Hollywood stars Katharine Hepburn, Mae West and Zsa Zsa Gabor were Schiap’s loyal clients. “The Blue Angel” Marlene Dietrich was also very fond of Schiaparelli outfits. Dietrich’s androgynous style inspired part of Schiaparelli’s Music collection in the fall of 1939, during which the designer proposed “stay at home” pantsuits.

But Schiaparelli’s best ideas came out of collaborations with incredible artists. She and Man Ray inspired each other. She became his model, as seen through the many portraits he took of her —over 20 — and all his pictures of her collections published in Harper’s Bazaar. Man Ray’s photographs of butterflies inspired her summer 1937 collection. The surrealists and Schiaparelli were fascinated with butterflies and considered their wondrous transformation from caterpillar to butterfly as being one of the most exquisite in the natural world.

Schiaparelli also was a leader in fine fragrances.

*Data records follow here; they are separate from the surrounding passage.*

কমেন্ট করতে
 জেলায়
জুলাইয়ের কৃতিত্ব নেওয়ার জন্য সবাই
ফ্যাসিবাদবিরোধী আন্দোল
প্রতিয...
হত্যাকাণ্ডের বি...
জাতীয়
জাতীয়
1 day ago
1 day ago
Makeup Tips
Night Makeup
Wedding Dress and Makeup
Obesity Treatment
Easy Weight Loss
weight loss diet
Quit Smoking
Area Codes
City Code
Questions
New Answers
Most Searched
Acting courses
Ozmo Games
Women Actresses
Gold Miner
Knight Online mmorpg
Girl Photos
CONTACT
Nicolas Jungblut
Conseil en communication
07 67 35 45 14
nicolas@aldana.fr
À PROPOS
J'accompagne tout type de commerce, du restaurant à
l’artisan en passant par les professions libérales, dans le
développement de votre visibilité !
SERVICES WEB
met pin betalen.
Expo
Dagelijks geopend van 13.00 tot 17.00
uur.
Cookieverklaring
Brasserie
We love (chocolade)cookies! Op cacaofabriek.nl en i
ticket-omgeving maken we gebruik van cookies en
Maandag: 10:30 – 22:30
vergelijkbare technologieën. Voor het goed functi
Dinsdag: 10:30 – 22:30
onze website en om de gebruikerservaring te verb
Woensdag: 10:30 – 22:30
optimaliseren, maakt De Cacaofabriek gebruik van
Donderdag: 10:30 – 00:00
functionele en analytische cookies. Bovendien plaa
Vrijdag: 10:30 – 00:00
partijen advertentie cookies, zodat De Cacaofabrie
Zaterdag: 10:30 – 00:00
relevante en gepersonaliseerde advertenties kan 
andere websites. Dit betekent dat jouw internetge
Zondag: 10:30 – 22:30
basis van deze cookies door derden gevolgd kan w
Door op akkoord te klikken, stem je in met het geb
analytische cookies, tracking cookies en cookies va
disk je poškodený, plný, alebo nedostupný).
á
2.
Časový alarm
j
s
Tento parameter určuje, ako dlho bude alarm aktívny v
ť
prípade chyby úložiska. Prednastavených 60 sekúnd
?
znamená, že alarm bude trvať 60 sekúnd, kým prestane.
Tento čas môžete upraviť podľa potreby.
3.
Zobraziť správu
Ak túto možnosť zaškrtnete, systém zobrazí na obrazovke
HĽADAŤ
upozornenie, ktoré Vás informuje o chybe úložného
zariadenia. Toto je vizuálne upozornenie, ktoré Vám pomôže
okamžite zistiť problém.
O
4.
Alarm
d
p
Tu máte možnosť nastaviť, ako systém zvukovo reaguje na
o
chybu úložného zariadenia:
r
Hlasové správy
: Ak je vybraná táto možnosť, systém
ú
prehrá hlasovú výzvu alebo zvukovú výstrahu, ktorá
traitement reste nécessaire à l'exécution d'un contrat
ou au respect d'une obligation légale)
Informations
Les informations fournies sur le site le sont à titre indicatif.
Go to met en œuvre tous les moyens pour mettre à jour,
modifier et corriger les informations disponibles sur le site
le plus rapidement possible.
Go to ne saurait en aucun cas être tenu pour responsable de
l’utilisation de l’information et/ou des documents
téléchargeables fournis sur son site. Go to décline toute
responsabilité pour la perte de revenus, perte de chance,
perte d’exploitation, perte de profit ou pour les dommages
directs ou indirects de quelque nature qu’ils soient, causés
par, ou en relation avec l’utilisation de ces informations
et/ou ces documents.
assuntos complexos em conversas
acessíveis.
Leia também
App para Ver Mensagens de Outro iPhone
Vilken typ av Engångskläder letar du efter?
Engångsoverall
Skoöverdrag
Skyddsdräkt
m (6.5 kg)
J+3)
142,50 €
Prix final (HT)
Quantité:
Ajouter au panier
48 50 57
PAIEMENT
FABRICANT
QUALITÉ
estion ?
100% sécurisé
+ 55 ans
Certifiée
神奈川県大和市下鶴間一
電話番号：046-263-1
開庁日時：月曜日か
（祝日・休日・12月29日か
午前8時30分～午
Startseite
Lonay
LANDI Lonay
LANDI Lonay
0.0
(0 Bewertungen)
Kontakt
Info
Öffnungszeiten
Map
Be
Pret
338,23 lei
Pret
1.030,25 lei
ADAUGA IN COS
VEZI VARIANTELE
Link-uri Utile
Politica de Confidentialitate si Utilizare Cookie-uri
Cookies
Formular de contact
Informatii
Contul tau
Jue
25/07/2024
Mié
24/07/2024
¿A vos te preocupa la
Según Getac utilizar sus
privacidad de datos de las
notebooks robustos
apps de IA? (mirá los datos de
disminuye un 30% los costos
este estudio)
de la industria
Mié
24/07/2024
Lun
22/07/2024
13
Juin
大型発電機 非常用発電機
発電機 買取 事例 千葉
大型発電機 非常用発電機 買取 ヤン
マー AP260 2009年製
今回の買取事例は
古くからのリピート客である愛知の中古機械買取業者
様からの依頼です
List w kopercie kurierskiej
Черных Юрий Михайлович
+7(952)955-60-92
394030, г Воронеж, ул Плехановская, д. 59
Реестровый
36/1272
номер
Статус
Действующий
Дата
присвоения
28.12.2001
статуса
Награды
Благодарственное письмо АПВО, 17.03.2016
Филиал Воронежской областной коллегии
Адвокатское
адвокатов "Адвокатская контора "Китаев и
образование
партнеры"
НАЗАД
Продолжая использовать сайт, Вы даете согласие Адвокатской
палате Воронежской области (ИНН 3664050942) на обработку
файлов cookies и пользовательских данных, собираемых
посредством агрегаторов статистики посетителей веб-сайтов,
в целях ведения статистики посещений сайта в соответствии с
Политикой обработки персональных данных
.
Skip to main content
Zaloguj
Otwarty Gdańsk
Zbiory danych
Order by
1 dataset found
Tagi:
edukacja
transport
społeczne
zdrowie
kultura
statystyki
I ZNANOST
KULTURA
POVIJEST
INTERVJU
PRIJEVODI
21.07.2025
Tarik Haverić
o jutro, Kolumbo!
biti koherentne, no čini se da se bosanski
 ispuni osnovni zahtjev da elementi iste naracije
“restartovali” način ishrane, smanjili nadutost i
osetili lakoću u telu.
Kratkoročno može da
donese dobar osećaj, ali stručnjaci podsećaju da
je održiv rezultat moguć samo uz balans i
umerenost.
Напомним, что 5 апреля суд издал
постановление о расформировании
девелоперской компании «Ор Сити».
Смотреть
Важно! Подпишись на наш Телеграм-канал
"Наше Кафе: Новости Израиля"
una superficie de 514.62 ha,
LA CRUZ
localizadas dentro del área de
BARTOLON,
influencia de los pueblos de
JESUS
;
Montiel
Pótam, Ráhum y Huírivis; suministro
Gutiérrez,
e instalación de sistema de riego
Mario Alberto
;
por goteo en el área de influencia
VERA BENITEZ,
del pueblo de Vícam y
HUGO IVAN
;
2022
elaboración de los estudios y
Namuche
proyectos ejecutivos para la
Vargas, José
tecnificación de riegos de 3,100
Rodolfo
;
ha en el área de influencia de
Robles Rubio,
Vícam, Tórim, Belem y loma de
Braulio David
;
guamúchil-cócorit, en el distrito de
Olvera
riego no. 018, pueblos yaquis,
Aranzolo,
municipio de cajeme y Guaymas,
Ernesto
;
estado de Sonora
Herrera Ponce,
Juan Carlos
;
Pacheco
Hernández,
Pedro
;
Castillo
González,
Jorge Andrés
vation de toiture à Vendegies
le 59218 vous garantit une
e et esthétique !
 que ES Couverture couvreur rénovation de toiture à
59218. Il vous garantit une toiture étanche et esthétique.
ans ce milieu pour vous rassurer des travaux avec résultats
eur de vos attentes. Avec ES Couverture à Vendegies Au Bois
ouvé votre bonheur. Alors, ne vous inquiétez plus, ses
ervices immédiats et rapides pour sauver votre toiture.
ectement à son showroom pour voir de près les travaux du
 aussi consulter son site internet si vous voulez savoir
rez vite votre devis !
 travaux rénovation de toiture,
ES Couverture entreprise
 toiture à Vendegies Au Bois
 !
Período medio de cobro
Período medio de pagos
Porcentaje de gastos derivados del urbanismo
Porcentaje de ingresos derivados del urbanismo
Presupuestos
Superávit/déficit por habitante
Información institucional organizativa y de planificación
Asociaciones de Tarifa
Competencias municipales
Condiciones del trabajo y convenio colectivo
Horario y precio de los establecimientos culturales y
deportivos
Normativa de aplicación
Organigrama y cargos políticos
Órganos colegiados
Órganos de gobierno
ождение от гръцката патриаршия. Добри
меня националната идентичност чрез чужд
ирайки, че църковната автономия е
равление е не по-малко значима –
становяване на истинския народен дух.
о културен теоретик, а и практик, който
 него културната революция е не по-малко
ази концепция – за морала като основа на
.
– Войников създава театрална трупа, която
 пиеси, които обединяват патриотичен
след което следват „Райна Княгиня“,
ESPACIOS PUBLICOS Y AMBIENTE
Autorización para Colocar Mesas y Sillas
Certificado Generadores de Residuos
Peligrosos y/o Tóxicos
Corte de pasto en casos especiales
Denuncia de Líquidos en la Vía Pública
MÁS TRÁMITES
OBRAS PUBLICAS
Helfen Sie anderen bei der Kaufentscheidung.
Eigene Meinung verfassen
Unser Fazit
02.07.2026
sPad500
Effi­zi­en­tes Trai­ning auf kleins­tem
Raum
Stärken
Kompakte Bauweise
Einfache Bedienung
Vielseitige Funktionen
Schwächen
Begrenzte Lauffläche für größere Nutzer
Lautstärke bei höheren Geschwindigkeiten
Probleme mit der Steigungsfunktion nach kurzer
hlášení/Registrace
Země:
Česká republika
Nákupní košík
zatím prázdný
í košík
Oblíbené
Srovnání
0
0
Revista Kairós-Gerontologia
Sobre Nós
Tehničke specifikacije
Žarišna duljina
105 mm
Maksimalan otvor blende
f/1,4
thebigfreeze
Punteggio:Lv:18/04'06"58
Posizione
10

In 1934 she launched three perfumes — Soucis, Salut, and Schiap — and in 1937, she conceived Shocking! in a bottle in the shape of Mae West’s famously curvy silhouette. The surrealist artist Leonor Fini designed the iconic pink packaging that became a worldwide success. The famous shocking pink colour, fuchsia pink, was born. “I gave to pink the nerve of the red, a neon pink, an unreal pink,” she wrote in her memoir, Shocking Life, whose cover was also fuchsia pink. “It became the trademark colour of the couturiere,” says Marie-Sophie Carron de la Carrie’re, a senior curator at the Musée des Arts Décoratifs.

In 1947, her friend Dalì designed the packaging for a new fragrance, the Le Roi Soleil perfume, to celebrate the end of World War II. But the times had changed. In 1954, after presenting her last collection, she felt her career was over. The salon closed its doors the same year. Then she began to dedicate her time to assuring her place for posterity in museums. In 1964 she gave some designs to the Victoria and Albert Museum in London, then to the Philadelphia Museum of Art in 1969; and lastly, in 1971, to the Union Française des Arts du Costume in Paris, whose collection is overseen by the Musée des Arts Décoratifs.

Loathed by Coco Chanel, “that Italian who makes clothes” became a French citizen in 1927 yet never lost her strong Italian accent. As a retiree, she spent most of her time in Hammamet, Tunisia, where she had built a colorful home. But once more, Schiap returned to Paris, this time to die in 1973 at age 83.

After a long hiatus, the legendary Maison Schiaparelli reappeared on the catwalks in 2013, thanks to the Italian fashion mogul Diego Della Valle who rebuilt the brand.